### Work instructions
The whole listing is to be transcribed exactly as it stands.
§
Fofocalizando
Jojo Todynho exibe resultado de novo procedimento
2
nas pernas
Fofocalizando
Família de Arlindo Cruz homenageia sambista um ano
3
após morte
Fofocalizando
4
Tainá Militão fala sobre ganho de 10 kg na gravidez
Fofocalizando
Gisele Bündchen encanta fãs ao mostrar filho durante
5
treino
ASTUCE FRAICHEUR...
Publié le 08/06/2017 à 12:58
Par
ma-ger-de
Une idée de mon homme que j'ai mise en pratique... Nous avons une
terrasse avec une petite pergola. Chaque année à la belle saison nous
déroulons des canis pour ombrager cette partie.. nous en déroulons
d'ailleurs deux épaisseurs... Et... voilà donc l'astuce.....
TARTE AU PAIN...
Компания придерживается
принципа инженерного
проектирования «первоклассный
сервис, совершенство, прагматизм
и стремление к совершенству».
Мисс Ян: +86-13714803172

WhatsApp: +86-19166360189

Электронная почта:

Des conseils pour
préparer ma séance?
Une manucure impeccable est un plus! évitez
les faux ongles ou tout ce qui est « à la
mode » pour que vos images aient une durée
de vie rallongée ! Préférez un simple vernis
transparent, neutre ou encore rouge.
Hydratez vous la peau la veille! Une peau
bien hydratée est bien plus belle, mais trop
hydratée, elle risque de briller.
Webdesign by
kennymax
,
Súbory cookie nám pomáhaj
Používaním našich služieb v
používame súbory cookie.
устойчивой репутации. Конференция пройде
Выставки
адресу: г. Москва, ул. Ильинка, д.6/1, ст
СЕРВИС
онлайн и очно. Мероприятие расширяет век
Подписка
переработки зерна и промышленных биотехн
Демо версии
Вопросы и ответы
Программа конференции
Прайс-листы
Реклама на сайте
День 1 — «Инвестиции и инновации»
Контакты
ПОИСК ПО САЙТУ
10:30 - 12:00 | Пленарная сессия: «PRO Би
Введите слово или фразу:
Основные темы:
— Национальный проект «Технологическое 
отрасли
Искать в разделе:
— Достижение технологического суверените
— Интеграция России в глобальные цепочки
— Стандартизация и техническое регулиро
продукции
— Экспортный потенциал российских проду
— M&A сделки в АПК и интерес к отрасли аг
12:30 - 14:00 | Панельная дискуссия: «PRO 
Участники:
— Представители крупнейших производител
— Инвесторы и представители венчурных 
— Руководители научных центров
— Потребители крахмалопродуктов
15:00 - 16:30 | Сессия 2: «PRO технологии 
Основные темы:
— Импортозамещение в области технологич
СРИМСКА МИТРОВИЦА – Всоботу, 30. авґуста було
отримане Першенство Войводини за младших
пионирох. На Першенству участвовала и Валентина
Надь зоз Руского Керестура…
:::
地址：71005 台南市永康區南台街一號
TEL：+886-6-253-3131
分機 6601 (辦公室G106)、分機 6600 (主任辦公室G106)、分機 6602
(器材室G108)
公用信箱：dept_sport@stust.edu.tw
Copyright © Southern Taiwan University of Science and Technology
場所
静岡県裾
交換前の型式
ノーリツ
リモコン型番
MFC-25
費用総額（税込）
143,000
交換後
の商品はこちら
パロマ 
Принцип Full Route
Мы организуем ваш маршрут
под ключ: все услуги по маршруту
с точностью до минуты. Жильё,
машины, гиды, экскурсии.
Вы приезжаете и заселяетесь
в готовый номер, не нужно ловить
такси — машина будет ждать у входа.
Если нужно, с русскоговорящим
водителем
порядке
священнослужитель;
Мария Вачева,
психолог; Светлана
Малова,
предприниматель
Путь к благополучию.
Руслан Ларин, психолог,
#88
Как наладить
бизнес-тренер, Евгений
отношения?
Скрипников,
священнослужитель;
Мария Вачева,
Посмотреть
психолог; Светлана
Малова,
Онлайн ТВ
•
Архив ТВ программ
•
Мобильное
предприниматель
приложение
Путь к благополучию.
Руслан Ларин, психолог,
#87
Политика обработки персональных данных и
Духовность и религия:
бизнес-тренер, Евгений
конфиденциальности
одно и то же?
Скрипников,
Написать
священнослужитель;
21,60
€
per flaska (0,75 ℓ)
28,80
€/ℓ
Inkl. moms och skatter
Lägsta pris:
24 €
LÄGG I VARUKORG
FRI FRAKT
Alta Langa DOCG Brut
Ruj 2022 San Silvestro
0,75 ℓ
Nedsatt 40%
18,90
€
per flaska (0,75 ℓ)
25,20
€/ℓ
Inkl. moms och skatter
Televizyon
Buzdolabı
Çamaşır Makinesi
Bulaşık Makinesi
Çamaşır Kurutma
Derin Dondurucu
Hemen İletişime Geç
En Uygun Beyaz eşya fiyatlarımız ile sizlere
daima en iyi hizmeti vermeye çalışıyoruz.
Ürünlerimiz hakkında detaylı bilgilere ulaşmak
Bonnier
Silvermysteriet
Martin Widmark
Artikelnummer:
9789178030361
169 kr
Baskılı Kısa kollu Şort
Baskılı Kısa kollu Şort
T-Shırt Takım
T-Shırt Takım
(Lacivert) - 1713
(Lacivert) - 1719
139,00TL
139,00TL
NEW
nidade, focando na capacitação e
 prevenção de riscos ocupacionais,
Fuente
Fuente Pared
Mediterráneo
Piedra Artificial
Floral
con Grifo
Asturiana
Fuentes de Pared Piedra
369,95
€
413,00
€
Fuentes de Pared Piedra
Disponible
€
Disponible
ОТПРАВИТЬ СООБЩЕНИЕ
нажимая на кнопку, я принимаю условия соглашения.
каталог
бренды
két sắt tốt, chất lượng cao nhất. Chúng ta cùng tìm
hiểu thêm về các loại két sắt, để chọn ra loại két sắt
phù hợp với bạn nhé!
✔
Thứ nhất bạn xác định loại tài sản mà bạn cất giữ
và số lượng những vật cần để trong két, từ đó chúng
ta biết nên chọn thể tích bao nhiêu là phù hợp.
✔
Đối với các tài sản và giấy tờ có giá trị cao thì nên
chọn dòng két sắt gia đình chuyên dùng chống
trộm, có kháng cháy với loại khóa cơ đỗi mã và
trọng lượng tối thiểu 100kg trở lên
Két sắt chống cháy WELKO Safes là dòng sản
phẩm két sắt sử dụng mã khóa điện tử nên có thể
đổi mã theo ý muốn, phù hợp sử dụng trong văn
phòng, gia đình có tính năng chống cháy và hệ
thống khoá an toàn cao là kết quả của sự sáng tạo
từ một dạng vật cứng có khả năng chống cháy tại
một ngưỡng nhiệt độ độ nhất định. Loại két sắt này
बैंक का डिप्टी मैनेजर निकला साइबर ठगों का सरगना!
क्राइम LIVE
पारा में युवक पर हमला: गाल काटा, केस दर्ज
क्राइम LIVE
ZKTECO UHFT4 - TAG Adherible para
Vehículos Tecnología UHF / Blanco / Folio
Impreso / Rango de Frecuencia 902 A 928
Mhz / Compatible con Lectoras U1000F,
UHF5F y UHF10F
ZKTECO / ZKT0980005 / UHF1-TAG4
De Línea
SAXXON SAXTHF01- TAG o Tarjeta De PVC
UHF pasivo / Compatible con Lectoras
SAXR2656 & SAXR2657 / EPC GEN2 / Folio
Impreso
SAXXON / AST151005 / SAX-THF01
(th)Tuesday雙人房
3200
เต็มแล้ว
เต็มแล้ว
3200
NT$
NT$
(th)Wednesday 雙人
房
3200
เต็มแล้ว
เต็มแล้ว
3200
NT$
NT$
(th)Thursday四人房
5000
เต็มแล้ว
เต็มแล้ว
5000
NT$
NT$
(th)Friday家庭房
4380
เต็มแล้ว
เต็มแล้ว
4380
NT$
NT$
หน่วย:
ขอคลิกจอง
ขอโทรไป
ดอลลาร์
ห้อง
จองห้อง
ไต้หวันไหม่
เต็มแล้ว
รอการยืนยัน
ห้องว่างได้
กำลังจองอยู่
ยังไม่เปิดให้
§
### The answer
Fofocalizando
Jojo Todynho exibe resultado de novo procedimento
2
nas pernas
Fofocalizando
Família de Arlindo Cruz homenageia sambista um ano
3
após morte
Fofocalizando
4
Tainá Militão fala sobre ganho de 10 kg na gravidez
Fofocalizando
Gisele Bündchen encanta fãs ao mostrar filho durante
5
treino
ASTUCE FRAICHEUR...
Publié le 08/06/2017 à 12:58
Par
ma-ger-de
Une idée de mon homme que j'ai mise en pratique... Nous avons une
terrasse avec une petite pergola. Chaque année à la belle saison nous
déroulons des canis pour ombrager cette partie.. nous en déroulons
d'ailleurs deux épaisseurs... Et... voilà donc l'astuce.....
TARTE AU PAIN...
Компания придерживается
принципа инженерного
проектирования «первоклассный
сервис, совершенство, прагматизм
и стремление к совершенству».
Мисс Ян: +86-13714803172

WhatsApp: +86-19166360189

Электронная почта:

Des conseils pour
préparer ma séance?
Une manucure impeccable est un plus! évitez
les faux ongles ou tout ce qui est « à la
mode » pour que vos images aient une durée
de vie rallongée ! Préférez un simple vernis
transparent, neutre ou encore rouge.
Hydratez vous la peau la veille! Une peau
bien hydratée est bien plus belle, mais trop
hydratée, elle risque de briller.
Webdesign by
kennymax
,
Súbory cookie nám pomáhaj
Používaním našich služieb v
používame súbory cookie.
устойчивой репутации. Конференция пройде
Выставки
адресу: г. Москва, ул. Ильинка, д.6/1, ст
СЕРВИС
онлайн и очно. Мероприятие расширяет век
Подписка
переработки зерна и промышленных биотехн
Демо версии
Вопросы и ответы
Программа конференции
Прайс-листы
Реклама на сайте
День 1 — «Инвестиции и инновации»
Контакты
ПОИСК ПО САЙТУ
10:30 - 12:00 | Пленарная сессия: «PRO Би
Введите слово или фразу:
Основные темы:
— Национальный проект «Технологическое 
отрасли
Искать в разделе:
— Достижение технологического суверените
— Интеграция России в глобальные цепочки
— Стандартизация и техническое регулиро
продукции
— Экспортный потенциал российских проду
— M&A сделки в АПК и интерес к отрасли аг
12:30 - 14:00 | Панельная дискуссия: «PRO 
Участники:
— Представители крупнейших производител
— Инвесторы и представители венчурных 
— Руководители научных центров
— Потребители крахмалопродуктов
15:00 - 16:30 | Сессия 2: «PRO технологии 
Основные темы:
— Импортозамещение в области технологич
СРИМСКА МИТРОВИЦА – Всоботу, 30. авґуста було
отримане Першенство Войводини за младших
пионирох. На Першенству участвовала и Валентина
Надь зоз Руского Керестура…
:::
地址：71005 台南市永康區南台街一號
TEL：+886-6-253-3131
分機 6601 (辦公室G106)、分機 6600 (主任辦公室G106)、分機 6602
(器材室G108)
公用信箱：dept_sport@stust.edu.tw
Copyright © Southern Taiwan University of Science and Technology
場所
静岡県裾
交換前の型式
ノーリツ
リモコン型番
MFC-25
費用総額（税込）
143,000
交換後
の商品はこちら
パロマ 
Принцип Full Route
Мы организуем ваш маршрут
под ключ: все услуги по маршруту
с точностью до минуты. Жильё,
машины, гиды, экскурсии.
Вы приезжаете и заселяетесь
в готовый номер, не нужно ловить
такси — машина будет ждать у входа.
Если нужно, с русскоговорящим
водителем
порядке
священнослужитель;
Мария Вачева,
психолог; Светлана
Малова,
предприниматель
Путь к благополучию.
Руслан Ларин, психолог,
#88
Как наладить
бизнес-тренер, Евгений
отношения?
Скрипников,
священнослужитель;
Мария Вачева,
Посмотреть
психолог; Светлана
Малова,
Онлайн ТВ
•
Архив ТВ программ
•
Мобильное
предприниматель
приложение
Путь к благополучию.
Руслан Ларин, психолог,
#87
Политика обработки персональных данных и
Духовность и религия:
бизнес-тренер, Евгений
конфиденциальности
одно и то же?
Скрипников,
Написать
священнослужитель;
21,60
€
per flaska (0,75 ℓ)
28,80
€/ℓ
Inkl. moms och skatter
Lägsta pris:
24 €
LÄGG I VARUKORG
FRI FRAKT
Alta Langa DOCG Brut
Ruj 2022 San Silvestro
0,75 ℓ
Nedsatt 40%
18,90
€
per flaska (0,75 ℓ)
25,20
€/ℓ
Inkl. moms och skatter
Televizyon
Buzdolabı
Çamaşır Makinesi
Bulaşık Makinesi
Çamaşır Kurutma
Derin Dondurucu
Hemen İletişime Geç
En Uygun Beyaz eşya fiyatlarımız ile sizlere
daima en iyi hizmeti vermeye çalışıyoruz.
Ürünlerimiz hakkında detaylı bilgilere ulaşmak
Bonnier
Silvermysteriet
Martin Widmark
Artikelnummer:
9789178030361
169 kr
Baskılı Kısa kollu Şort
Baskılı Kısa kollu Şort
T-Shırt Takım
T-Shırt Takım
(Lacivert) - 1713
(Lacivert) - 1719
139,00TL
139,00TL
NEW
nidade, focando na capacitação e
 prevenção de riscos ocupacionais,
Fuente
Fuente Pared
Mediterráneo
Piedra Artificial
Floral
con Grifo
Asturiana
Fuentes de Pared Piedra
369,95
€
413,00
€
Fuentes de Pared Piedra
Disponible
€
Disponible
ОТПРАВИТЬ СООБЩЕНИЕ
нажимая на кнопку, я принимаю условия соглашения.
каталог
бренды
két sắt tốt, chất lượng cao nhất. Chúng ta cùng tìm
hiểu thêm về các loại két sắt, để chọn ra loại két sắt
phù hợp với bạn nhé!
✔
Thứ nhất bạn xác định loại tài sản mà bạn cất giữ
và số lượng những vật cần để trong két, từ đó chúng
ta biết nên chọn thể tích bao nhiêu là phù hợp.
✔
Đối với các tài sản và giấy tờ có giá trị cao thì nên
chọn dòng két sắt gia đình chuyên dùng chống
trộm, có kháng cháy với loại khóa cơ đỗi mã và
trọng lượng tối thiểu 100kg trở lên
Két sắt chống cháy WELKO Safes là dòng sản
phẩm két sắt sử dụng mã khóa điện tử nên có thể
đổi mã theo ý muốn, phù hợp sử dụng trong văn
phòng, gia đình có tính năng chống cháy và hệ
thống khoá an toàn cao là kết quả của sự sáng tạo
từ một dạng vật cứng có khả năng chống cháy tại
một ngưỡng nhiệt độ độ nhất định. Loại két sắt này
बैंक का डिप्टी मैनेजर निकला साइबर ठगों का सरगना!
क्राइम LIVE
पारा में युवक पर हमला: गाल काटा, केस दर्ज
क्राइम LIVE
ZKTECO UHFT4 - TAG Adherible para
Vehículos Tecnología UHF / Blanco / Folio
Impreso / Rango de Frecuencia 902 A 928
Mhz / Compatible con Lectoras U1000F,
UHF5F y UHF10F
ZKTECO / ZKT0980005 / UHF1-TAG4
De Línea
SAXXON SAXTHF01- TAG o Tarjeta De PVC
UHF pasivo / Compatible con Lectoras
SAXR2656 & SAXR2657 / EPC GEN2 / Folio
Impreso
SAXXON / AST151005 / SAX-THF01
(th)Tuesday雙人房
3200
เต็มแล้ว
เต็มแล้ว
3200
NT$
NT$
(th)Wednesday 雙人
房
3200
เต็มแล้ว
เต็มแล้ว
3200
NT$
NT$
(th)Thursday四人房
5000
เต็มแล้ว
เต็มแล้ว
5000
NT$
NT$
(th)Friday家庭房
4380
เต็มแล้ว
เต็มแล้ว
4380
NT$
NT$
หน่วย:
ขอคลิกจอง
ขอโทรไป
ดอลลาร์
ห้อง
จองห้อง
ไต้หวันไหม่
เต็มแล้ว
รอการยืนยัน
ห้องว่างได้
กำลังจองอยู่
ยังไม่เปิดให้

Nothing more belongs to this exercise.